11 November

Day Of Rest. Working Lunch

by Jon Katz
Day Of Rest. Book Tour, Friendship

I admit to being tired and grumpy this week, after a month-long book tour. I always get tired after book tours, (today caps the official Book Tour, 2 p.m. Barnes & Noble, Saratoga Springs, N.Y.) and I always forget that I get tired, and just think I’m wearing out. I’m getting a cold, and got some tick bites that are uncomfortable. Ticks are all over the dogs this week, and us.

Maria took charge and persuaded me – strongly – to spend the morning in bed, where I dozed a bit and read. She brought me tea and soup and yelled at me when I moved around.  Lenore stayed with me.  Maria is sweet but Sicilian, and when she gets worked up, I obey. I got permission to get  up to have lunch with my friend the writer Jenna Woiginrich, who publishes one of the world’s great blogs from nearby Cold Antler Farm. It was her turn to pay and we went to the Burger Den in Salem, where they have at least 400 things on the menu, all but a handful frozen. I am a cheap date, as she conceded.

Jenna, who is barely out of diapers,  and I have an odd history. She e-mailed me a few years back, seeking advice from a fellow shepherd, and she did not know that I was in the midst of cracking up, and was besieged by stalkers after HBO decided to make a movie out of “A Dog Year.” I told her I wasn’t into mentoring and I didn’t say so, but clearly hoped she would get lost. At the time, I was modeling Bedlam Farm  from Attica.

Last year, it was me who e-mailed her, as  I was blown away by the writing I saw in her blog and one of the  books – “Chick Days,” “Made From Scratch” – that  she has already published about her life as a homesteader, farmer, Dystopian-Utopian, Animal and Border Collie Loving, Workshop-Sponsoring, Chicken-Slaughtering, Homesteading Eco- Survivalist. She forgave my earlier brush-off, although she did not forget it, and brought her sweet border collie Gibson over to work sheep with Rose this summer. Jenna and I became good friends right away. After all, how many crazy and willful blogger/writers with farms and animals live around here? Or anywhere? We share the same appreciation of corporatism, and devote much of our lives to avoiding it, and also a love of individualism. Not to mention writing books.
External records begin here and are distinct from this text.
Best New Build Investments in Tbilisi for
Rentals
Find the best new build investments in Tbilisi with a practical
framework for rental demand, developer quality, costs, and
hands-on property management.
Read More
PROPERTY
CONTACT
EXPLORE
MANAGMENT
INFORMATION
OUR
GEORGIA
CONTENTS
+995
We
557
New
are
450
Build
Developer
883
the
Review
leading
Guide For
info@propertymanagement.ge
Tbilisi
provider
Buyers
Jenna is very impressive. She is young, brave, bursting with ideas, workshops, ideas, and determination to keep her farm. She writes beautifully and vividly,  works hard, managed to get a farm mortgage, sells ads, barters for woodstoves and greenhouses, grows much of her own food.  She is living a self-determined life when so many people live to pay their bills and be safe, and she has a book coming out soon – Barnheart – about her passion to get a farm and live there. It’s interesting, because I always saw myself as a writer who had a farm, and she insisted she was a farmer, but not a writer.  Oh, well, I was right. I appreciate having her as a friend.

Jenna got herself a hot NYC literary agent recently and you will be hearing a lot of noise from her in the next few years, trust me.
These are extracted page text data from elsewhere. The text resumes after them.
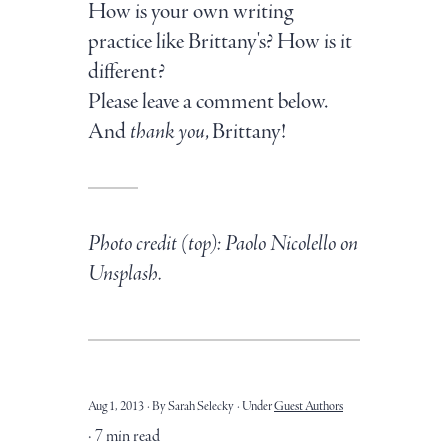
How is your own writing
practice like Brittany's? How is it
different?
Please leave a comment below.
And
thank you
, Brittany!
Photo credit (top): Paolo Nicolello on
Unsplash.
Aug 1, 2013
By Sarah Selecky
Under
Guest Authors
7 min read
Maria says she means for me to take it easy the next couple of days, and agree. I’m reading Michael Ondaatje’s “The Cat’s Tale” and a new biography of John Brown. Plus Vol. 4 of the Zohar, (the Kabbalah). I’m also going to try and see the new Clint Eastwood movie “J. Edgar.” I’ll file a report on that. Happy to report that my Iphone, Ipad2, Macs are humming along.